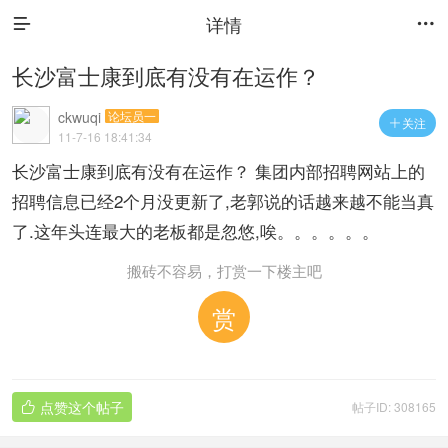
详情


长沙富士康到底有没有在运作？
ckwuqi
论坛员一
关注

11-7-16 18:41:34
长沙富士康到底有没有在运作？ 集团内部招聘网站上的
招聘信息已经2个月没更新了,老郭说的话越来越不能当真
了.这年头连最大的老板都是忽悠,唉。。。。。。
搬砖不容易，打赏一下楼主吧
赏
点赞这个帖子
帖子ID: 308165

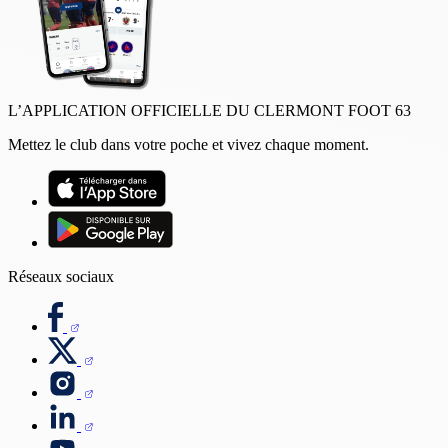
L’APPLICATION OFFICIELLE DU CLERMONT FOOT 63
Mettez le club dans votre poche et vivez chaque moment.
Réseaux sociaux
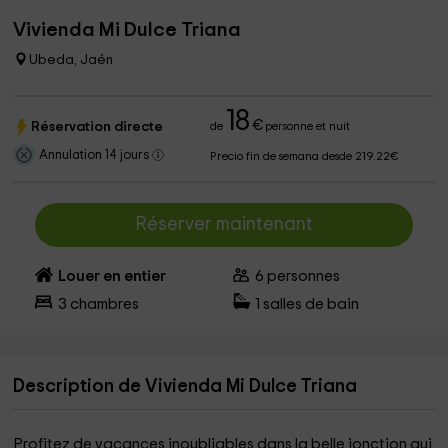
Vivienda Mi Dulce Triana
Ubeda, Jaén
18
€
Réservation directe
de
personne et nuit
Annulation 14 jours
Precio fin de semana desde 219.22€
Réserver maintenant
Louer en entier
6
personnes
3
chambres
1
salles de bain
Description de Vivienda Mi Dulce Triana
Profitez de vacances inoubliables dans la belle jonction qui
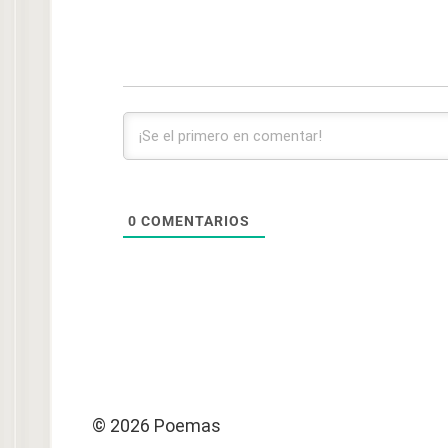
0
COMENTARIOS
© 2026 Poemas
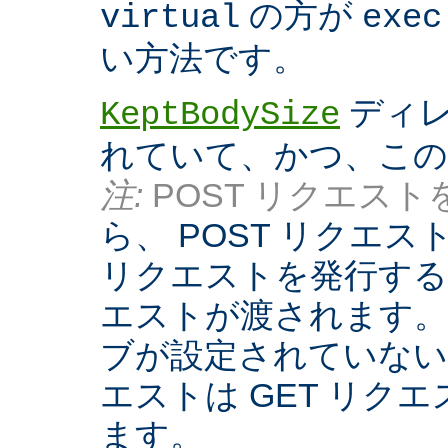
の方が
virtual
exec
い方法です。
ディレ
KeptBodySize
れていて、かつ、こ
注:
POST リクエストを
ら、 POST リクエ
リクエストを発行する際
エストが渡されます。
ブが設定されていない
エストは GET リク
ます。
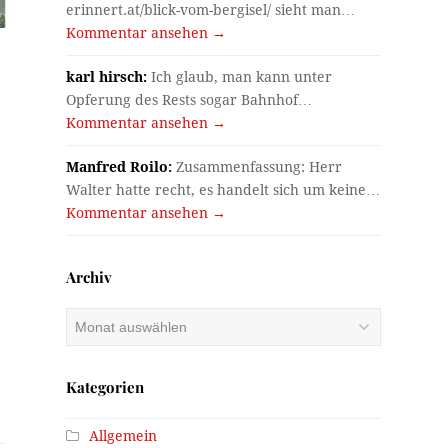
erinnert.at/blick-vom-bergisel/ sieht man…
Kommentar ansehen →
karl hirsch:
Ich glaub, man kann unter
Opferung des Rests sogar Bahnhof…
Kommentar ansehen →
Manfred Roilo:
Zusammenfassung: Herr
Walter hatte recht, es handelt sich um keine…
Kommentar ansehen →
Archiv
Archiv
Kategorien
Allgemein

● Exercise goal: In the records above, some lines hold the word "dans"; copy each such line.

● Response to the task:
Mettez le club dans votre poche et vivez chaque moment.
Profitez de vacances inoubliables dans la belle jonction qui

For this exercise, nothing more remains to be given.